The Groove ransomware gang, which is considered to be linked to the Babuk gang, has publicly called on all other ransomware gangs to band together and target the US government. This appears to be retaliation for the REvil gang’s recent detention.
Groove posted a remark on a Russian blog, which is thought to be the source of the leak.The statement urges all other ransomware gangs to stop competing and band together against the United States.
The statement makes mention of federal agencies’ recent arrests and other efforts against ransomware gangs (supposedly REvil).
The message also warns all gangs not to target Chinese businesses.According to the post, if Russia decides to stop tolerating ransomware activities and take action against them, China is the next possible safe haven for them.
After Babuk Ransomware announced its retirement from the ransomware business in July 2021, a threat actor previously linked with the group started the RAMP hacking forum.*The hacker forum was hosted by the actor known as Orange, who used admin credentials on Baby’s Tor site. He just announced a shift in the forum’s administration.
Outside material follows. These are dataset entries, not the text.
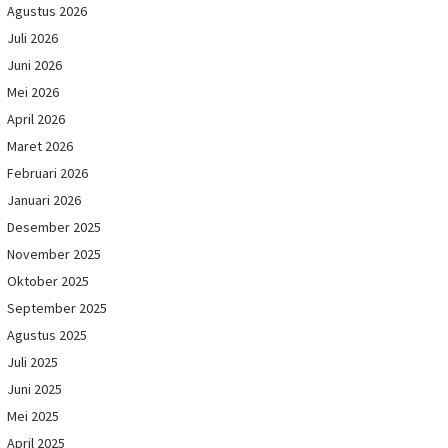
Agustus 2026
Juli 2026
Juni 2026
Mei 2026
April 2026
Maret 2026
Februari 2026
Januari 2026
Desember 2025
November 2025
Oktober 2025
September 2025
Agustus 2025
Juli 2025
Juni 2025
Mei 2025
April 2025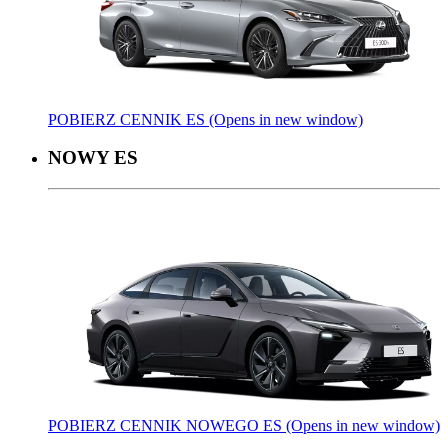
POBIERZ CENNIK ES
(Opens in new window)
NOWY ES
POBIERZ CENNIK NOWEGO ES
(Opens in new window)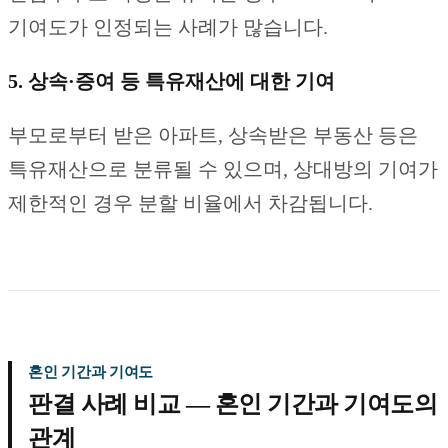
기여도가 인정되는 사례가 많습니다.
5. 상속·증여 등 특유재산에 대한 기여
부모로부터 받은 아파트, 상속받은 부동산 등은
특유재산으로 분류될 수 있으며, 상대방의 기여가
제한적인 경우 분할 비율에서 차감됩니다.
혼인 기간과 기여도
판결 사례 비교 — 혼인 기간과 기여도의
관계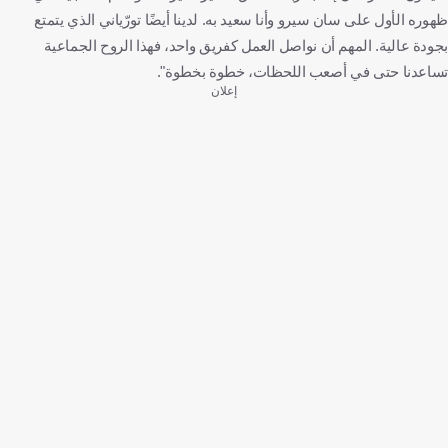
ظهوره الأول على سان سيرو وأنا سعيد به. لدينا أيضًا تورّياني الذي يتمتع
بجودة عالية. المهم أن نواصل العمل كفريق واحد، فهذا الروح الجماعية
تساعدنا حتى في أصعب اللحظات، خطوة بخطوة".
إعلان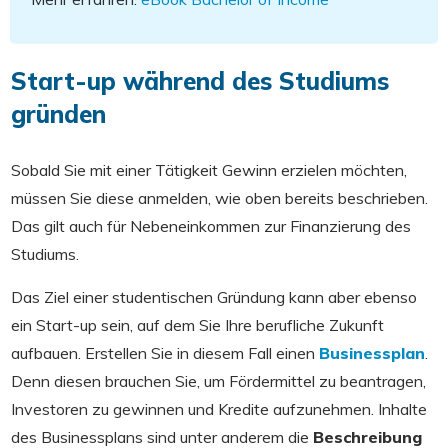
Start-up während des Studiums
gründen
Sobald Sie mit einer Tätigkeit Gewinn erzielen möchten,
müssen Sie diese anmelden, wie oben bereits beschrieben.
Das gilt auch für Nebeneinkommen zur Finanzierung des
Studiums.
Das Ziel einer studentischen Gründung kann aber ebenso
ein Start-up sein, auf dem Sie Ihre berufliche Zukunft
aufbauen. Erstellen Sie in diesem Fall einen
Businessplan
.
Denn diesen brauchen Sie, um Fördermittel zu beantragen,
Investoren zu gewinnen und Kredite aufzunehmen. Inhalte
des Businessplans sind unter anderem die
Beschreibung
Furthermore, according to another post by this threat actor, it would shortly launch a new ransomware operation targeting hospitals and government entities in the United States.
Researchers have now looked at this shared interest and the implied relationships between Groove’s post on the Russian site and the aforementioned Orange posts.
Other threat actors may be contemplating assaults against US-based firms, in addition to Groove and Orange’s recent posts. To avert serious harm, now is the moment for businesses to beef up their cyber defences and develop proactive tactics to combat such assaults.